TASK PROMPT –
Starting with the line containing "ợc sự quan tâm, ủng" and going on through the line containing "kèm thắt lưng", return the lines of the data below exactly, and only those.

DATASET EXCERPTS –
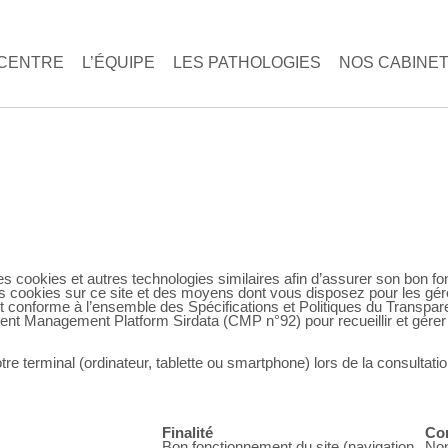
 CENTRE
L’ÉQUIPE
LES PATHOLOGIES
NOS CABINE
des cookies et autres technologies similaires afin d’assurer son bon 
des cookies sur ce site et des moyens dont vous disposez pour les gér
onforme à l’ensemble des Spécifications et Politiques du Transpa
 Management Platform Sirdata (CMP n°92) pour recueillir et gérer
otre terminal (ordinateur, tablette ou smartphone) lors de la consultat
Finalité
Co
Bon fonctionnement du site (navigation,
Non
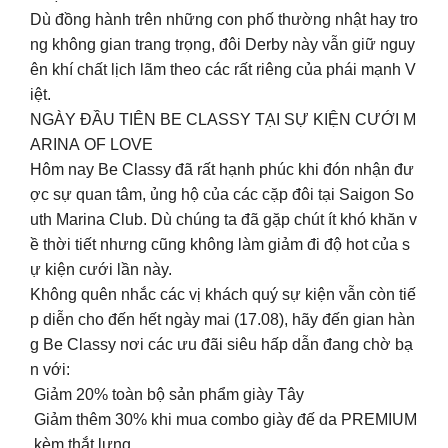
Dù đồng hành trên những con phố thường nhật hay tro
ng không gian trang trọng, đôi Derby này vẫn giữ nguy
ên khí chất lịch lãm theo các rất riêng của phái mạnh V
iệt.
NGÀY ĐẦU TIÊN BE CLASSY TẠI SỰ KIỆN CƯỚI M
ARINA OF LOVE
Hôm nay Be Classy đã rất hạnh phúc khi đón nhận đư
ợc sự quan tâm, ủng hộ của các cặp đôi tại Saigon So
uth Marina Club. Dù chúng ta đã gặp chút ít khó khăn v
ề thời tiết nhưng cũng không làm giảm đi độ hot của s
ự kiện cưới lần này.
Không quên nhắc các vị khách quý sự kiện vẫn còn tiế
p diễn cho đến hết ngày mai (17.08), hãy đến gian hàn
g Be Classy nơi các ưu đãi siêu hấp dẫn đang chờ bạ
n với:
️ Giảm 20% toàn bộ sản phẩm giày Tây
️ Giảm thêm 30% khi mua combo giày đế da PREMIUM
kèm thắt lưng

--

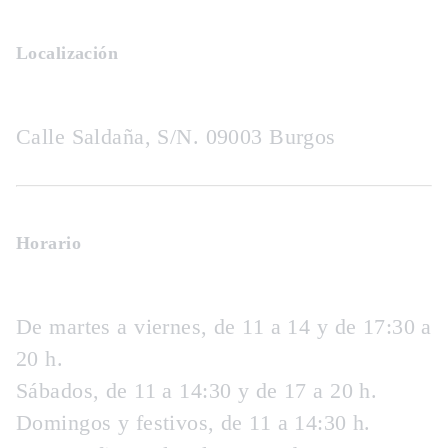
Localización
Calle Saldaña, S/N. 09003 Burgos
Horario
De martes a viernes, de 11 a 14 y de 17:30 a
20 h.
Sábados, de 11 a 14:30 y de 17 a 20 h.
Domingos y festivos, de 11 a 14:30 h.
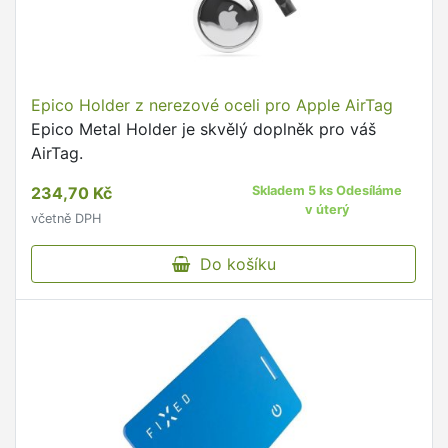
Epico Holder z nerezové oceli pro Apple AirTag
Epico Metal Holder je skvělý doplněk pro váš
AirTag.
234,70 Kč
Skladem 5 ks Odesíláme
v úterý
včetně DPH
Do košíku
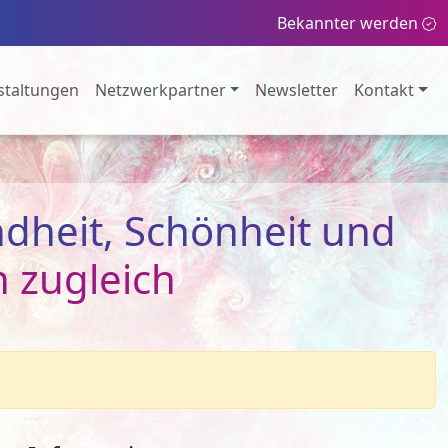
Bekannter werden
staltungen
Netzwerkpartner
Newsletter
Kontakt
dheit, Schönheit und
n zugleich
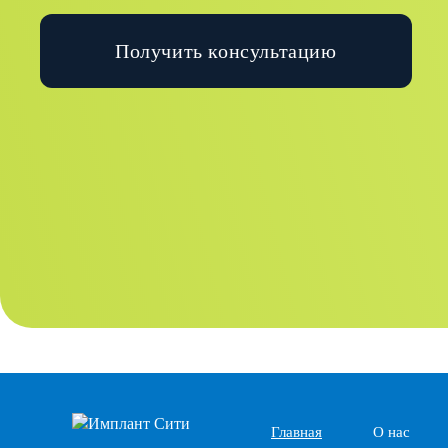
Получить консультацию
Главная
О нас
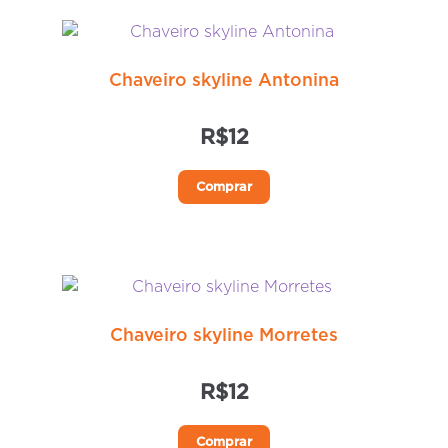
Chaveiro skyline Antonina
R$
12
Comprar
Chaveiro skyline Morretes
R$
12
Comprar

SOLUTION –
ợc sự quan tâm, ủng hộ của các cặp đôi tại Saigon So
uth Marina Club. Dù chúng ta đã gặp chút ít khó khăn v
ề thời tiết nhưng cũng không làm giảm đi độ hot của s
ự kiện cưới lần này.
Không quên nhắc các vị khách quý sự kiện vẫn còn tiế
p diễn cho đến hết ngày mai (17.08), hãy đến gian hàn
g Be Classy nơi các ưu đãi siêu hấp dẫn đang chờ bạ
n với:
️ Giảm 20% toàn bộ sản phẩm giày Tây
️ Giảm thêm 30% khi mua combo giày đế da PREMIUM
kèm thắt lưng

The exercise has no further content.